• Task objective
In the material below, find the line with "コメント閲覧及び投稿は" and the line with "Il mio account". Output exactly those two lines and all lines between them, leaving out pictures.

• Data for review
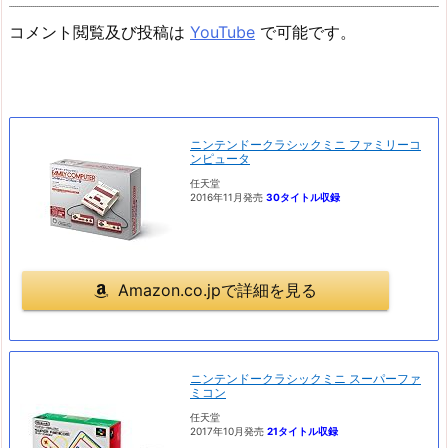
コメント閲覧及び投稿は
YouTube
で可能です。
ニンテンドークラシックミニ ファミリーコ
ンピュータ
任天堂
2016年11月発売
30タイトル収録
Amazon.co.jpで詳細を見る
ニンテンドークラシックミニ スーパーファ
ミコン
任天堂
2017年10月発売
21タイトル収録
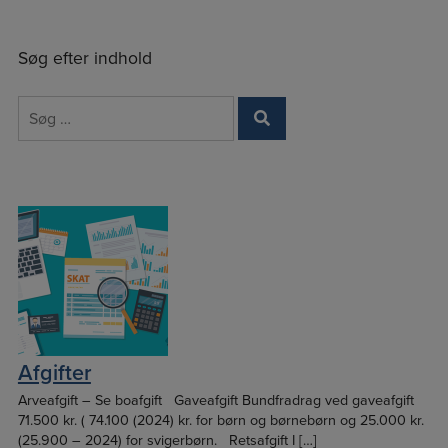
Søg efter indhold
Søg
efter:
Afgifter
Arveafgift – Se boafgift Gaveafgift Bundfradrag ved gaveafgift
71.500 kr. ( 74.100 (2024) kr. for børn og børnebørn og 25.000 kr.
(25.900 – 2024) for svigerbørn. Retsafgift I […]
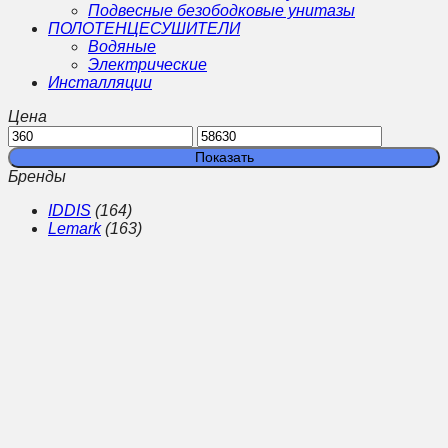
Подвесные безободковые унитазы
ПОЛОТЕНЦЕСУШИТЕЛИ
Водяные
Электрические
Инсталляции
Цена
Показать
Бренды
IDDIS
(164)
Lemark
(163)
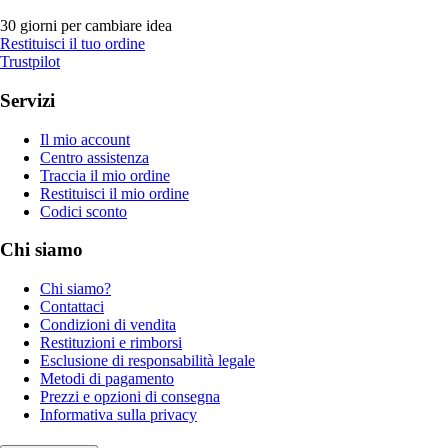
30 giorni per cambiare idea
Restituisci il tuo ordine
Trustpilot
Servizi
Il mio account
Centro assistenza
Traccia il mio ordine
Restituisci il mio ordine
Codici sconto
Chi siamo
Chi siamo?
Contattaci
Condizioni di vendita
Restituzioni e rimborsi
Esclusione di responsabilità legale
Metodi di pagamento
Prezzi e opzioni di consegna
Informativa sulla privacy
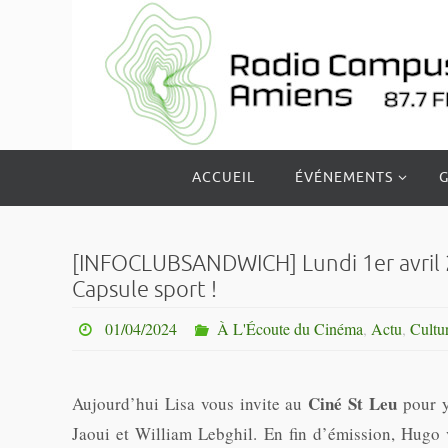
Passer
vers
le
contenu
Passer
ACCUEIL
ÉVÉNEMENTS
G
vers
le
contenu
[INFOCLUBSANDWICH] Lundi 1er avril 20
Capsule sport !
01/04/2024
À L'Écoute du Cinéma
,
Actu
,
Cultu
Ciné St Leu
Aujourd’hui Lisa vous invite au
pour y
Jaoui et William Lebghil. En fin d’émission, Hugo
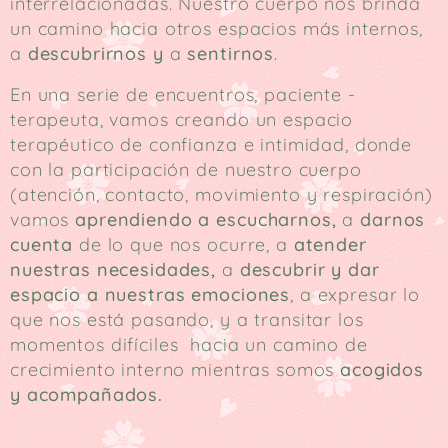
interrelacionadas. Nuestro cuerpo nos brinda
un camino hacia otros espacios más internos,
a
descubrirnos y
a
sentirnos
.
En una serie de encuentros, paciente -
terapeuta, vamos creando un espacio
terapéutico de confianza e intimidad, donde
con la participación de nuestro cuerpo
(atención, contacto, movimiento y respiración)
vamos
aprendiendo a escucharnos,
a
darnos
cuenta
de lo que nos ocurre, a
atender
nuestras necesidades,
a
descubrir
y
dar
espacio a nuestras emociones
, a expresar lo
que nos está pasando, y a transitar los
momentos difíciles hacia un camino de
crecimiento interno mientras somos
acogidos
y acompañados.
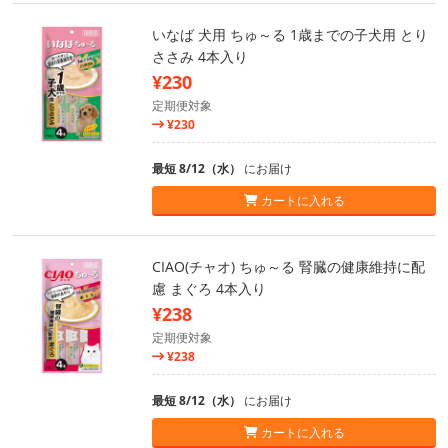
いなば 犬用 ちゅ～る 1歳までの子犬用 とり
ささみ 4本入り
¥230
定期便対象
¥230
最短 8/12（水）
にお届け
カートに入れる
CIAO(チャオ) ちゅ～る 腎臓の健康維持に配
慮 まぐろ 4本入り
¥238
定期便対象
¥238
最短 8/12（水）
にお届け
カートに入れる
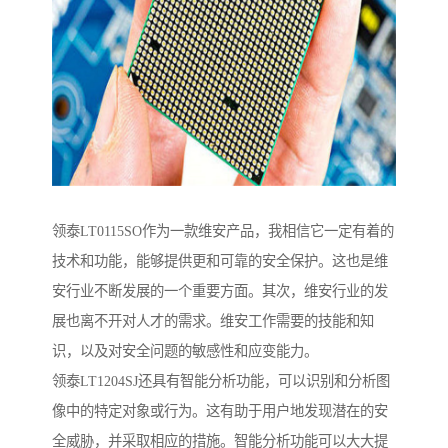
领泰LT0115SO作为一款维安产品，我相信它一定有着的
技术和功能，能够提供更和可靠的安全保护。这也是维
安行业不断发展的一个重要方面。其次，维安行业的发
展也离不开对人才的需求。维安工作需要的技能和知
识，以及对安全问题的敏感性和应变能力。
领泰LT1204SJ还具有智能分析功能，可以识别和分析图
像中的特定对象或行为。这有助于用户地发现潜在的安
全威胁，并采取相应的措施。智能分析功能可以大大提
...
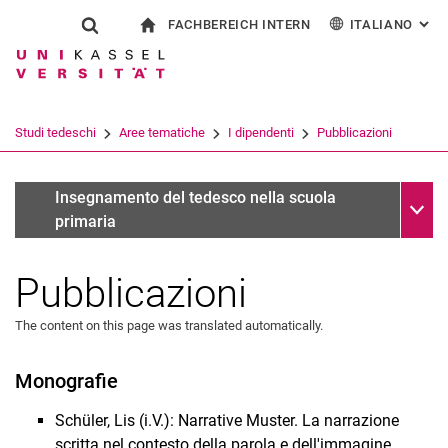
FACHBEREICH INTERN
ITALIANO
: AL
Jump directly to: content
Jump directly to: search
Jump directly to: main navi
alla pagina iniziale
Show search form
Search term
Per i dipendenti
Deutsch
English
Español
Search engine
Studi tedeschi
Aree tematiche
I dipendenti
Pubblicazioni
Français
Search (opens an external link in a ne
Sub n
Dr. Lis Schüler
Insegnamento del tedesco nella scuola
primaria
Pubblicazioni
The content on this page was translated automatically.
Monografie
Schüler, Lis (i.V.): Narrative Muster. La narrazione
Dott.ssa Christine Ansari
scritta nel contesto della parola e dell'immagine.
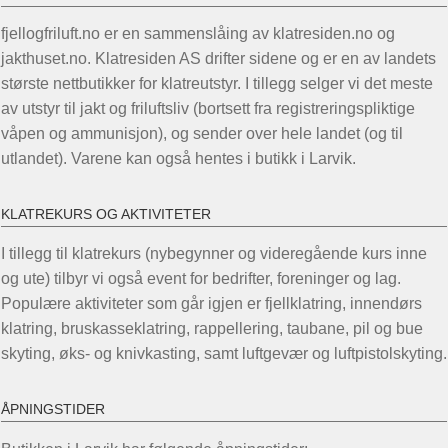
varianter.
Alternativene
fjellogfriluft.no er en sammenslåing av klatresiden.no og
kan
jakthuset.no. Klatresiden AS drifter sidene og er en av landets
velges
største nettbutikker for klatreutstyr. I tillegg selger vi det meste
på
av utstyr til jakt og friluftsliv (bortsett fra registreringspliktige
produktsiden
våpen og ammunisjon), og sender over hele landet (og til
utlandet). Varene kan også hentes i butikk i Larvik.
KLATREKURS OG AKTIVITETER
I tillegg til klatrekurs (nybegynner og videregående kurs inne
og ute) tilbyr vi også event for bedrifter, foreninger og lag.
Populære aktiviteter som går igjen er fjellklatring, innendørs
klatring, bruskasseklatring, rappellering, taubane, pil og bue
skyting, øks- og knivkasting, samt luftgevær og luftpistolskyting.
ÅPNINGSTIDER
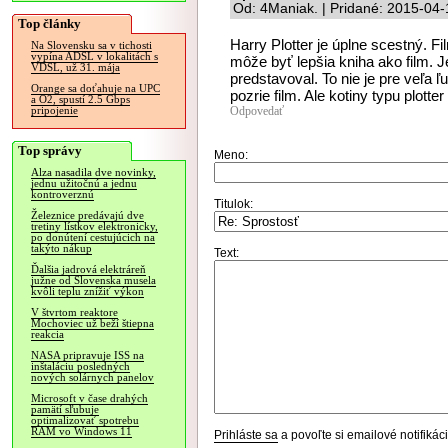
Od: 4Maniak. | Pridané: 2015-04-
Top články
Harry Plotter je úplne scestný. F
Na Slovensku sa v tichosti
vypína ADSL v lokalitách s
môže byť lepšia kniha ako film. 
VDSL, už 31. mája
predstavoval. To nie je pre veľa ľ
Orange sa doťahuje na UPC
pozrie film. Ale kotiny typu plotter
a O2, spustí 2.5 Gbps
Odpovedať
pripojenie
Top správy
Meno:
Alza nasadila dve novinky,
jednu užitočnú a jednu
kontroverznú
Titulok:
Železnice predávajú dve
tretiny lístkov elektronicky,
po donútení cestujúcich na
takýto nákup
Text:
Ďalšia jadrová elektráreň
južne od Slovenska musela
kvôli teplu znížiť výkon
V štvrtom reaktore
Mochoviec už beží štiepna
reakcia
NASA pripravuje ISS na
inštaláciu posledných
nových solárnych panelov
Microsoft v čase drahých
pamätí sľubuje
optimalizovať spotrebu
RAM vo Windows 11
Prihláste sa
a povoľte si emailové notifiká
...
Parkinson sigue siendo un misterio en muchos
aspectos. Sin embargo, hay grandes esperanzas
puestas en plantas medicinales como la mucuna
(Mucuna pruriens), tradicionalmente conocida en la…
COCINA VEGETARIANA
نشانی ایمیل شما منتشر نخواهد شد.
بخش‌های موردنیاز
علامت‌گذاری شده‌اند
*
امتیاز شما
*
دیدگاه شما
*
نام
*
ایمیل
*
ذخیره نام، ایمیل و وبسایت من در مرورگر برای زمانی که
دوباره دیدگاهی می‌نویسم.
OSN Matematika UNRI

• Expected answer
コメント閲覧及び投稿は
YouTube
で可能です。
ニンテンドークラシックミニ ファミリーコ
ンピュータ
任天堂
2016年11月発売
30タイトル収録
Amazon.co.jpで詳細を見る
ニンテンドークラシックミニ スーパーファ
ミコン
任天堂
2017年10月発売
21タイトル収録
Søg efter indhold
Søg
efter:
Afgifter
Arveafgift – Se boafgift Gaveafgift Bundfradrag ved gaveafgift
71.500 kr. ( 74.100 (2024) kr. for børn og børnebørn og 25.000 kr.
(25.900 – 2024) for svigerbørn. Retsafgift I […]
Подвесные безободковые унитазы
ПОЛОТЕНЦЕСУШИТЕЛИ
Водяные
Электрические
Инсталляции
Цена
Показать
Бренды
IDDIS
(164)
Lemark
(163)
30 giorni per cambiare idea
Restituisci il tuo ordine
Trustpilot
Servizi
Il mio account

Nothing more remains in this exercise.